Records for the exercise below:

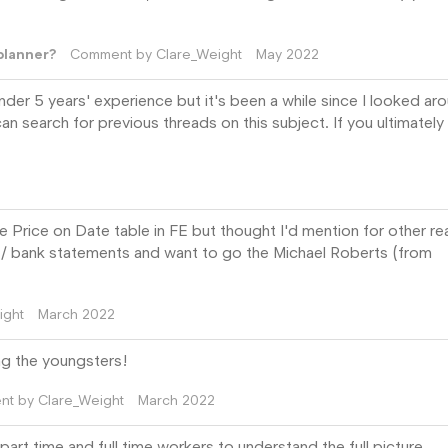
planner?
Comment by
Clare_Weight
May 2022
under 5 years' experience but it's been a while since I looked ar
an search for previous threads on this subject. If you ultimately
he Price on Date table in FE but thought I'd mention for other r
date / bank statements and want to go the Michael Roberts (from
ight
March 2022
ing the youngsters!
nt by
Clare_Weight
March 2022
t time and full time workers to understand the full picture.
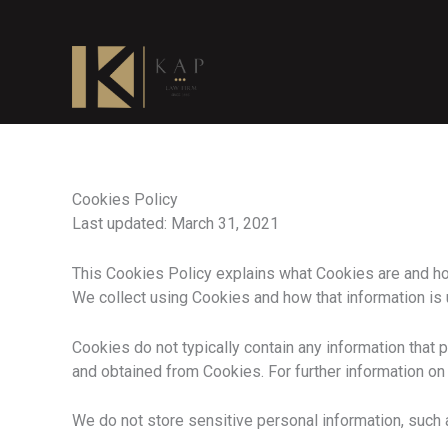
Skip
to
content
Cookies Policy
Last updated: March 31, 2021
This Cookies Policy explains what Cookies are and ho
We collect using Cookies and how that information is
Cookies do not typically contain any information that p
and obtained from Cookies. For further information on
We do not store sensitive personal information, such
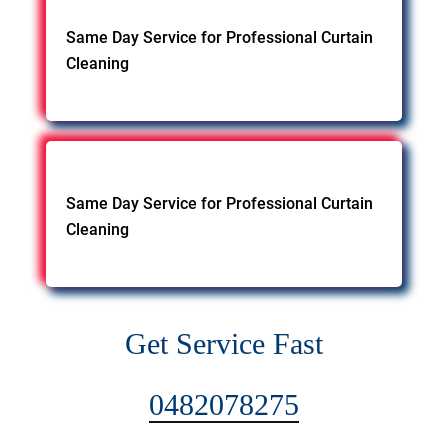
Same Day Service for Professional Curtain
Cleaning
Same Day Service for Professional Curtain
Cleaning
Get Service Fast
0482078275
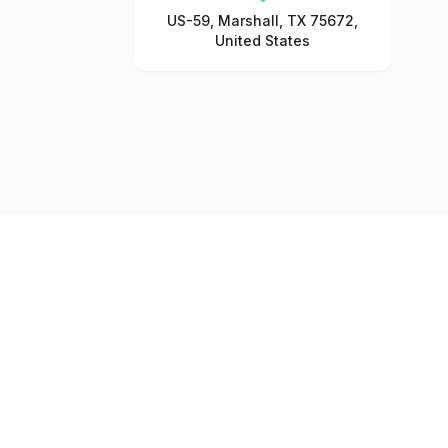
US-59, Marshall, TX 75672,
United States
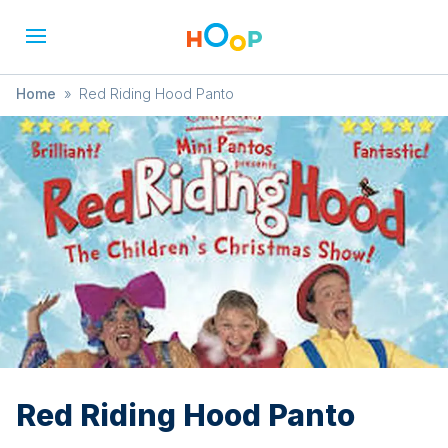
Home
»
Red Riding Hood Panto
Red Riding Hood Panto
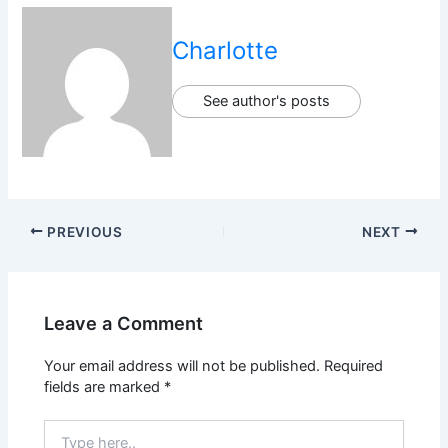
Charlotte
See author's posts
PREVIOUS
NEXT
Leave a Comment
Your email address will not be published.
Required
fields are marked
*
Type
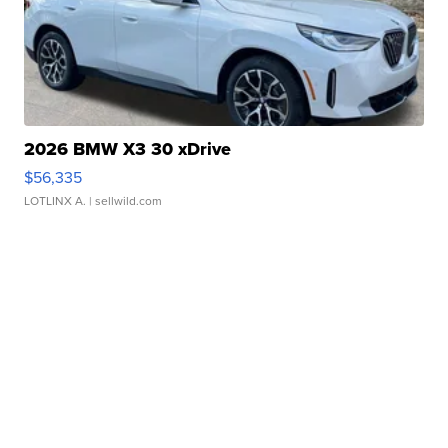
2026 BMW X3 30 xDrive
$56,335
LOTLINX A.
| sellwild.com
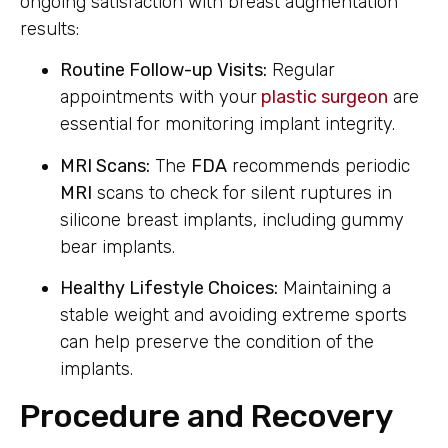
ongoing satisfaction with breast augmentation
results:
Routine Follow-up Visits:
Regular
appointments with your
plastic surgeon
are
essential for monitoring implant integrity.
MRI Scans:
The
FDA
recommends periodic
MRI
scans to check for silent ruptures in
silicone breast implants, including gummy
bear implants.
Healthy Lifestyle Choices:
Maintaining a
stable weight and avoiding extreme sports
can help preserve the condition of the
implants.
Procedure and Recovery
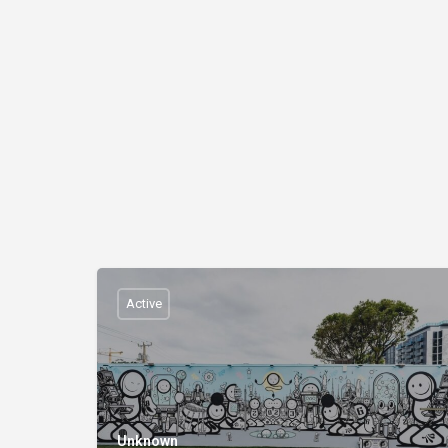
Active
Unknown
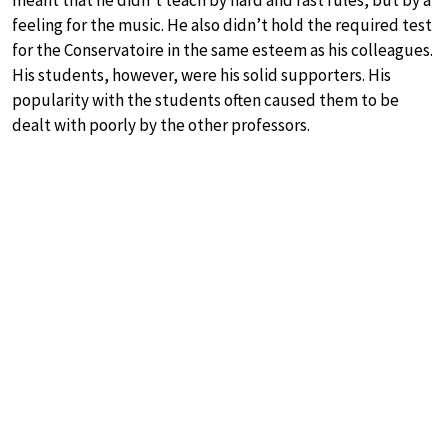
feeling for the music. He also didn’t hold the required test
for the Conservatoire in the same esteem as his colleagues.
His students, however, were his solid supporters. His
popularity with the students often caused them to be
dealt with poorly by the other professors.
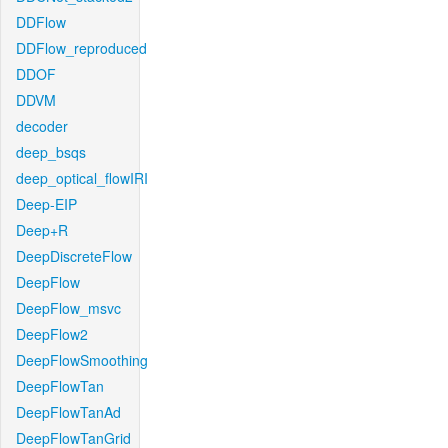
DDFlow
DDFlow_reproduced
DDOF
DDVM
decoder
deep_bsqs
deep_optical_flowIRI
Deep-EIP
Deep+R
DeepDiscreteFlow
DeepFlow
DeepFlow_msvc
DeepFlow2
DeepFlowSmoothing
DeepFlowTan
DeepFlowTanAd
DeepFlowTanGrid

End of Records for the exercise.

_Task instructions:_ All lines from the start of the entries through the one with "Cookies do not" are to be output exactly; omit the pictures.

_Problem solution:_
planner?
Comment by
Clare_Weight
May 2022
under 5 years' experience but it's been a while since I looked ar
an search for previous threads on this subject. If you ultimately
he Price on Date table in FE but thought I'd mention for other r
date / bank statements and want to go the Michael Roberts (from
ight
March 2022
ing the youngsters!
nt by
Clare_Weight
March 2022
t time and full time workers to understand the full picture.
Skip
to
content
Cookies Policy
Last updated: March 31, 2021
This Cookies Policy explains what Cookies are and ho
We collect using Cookies and how that information is
Cookies do not typically contain any information that p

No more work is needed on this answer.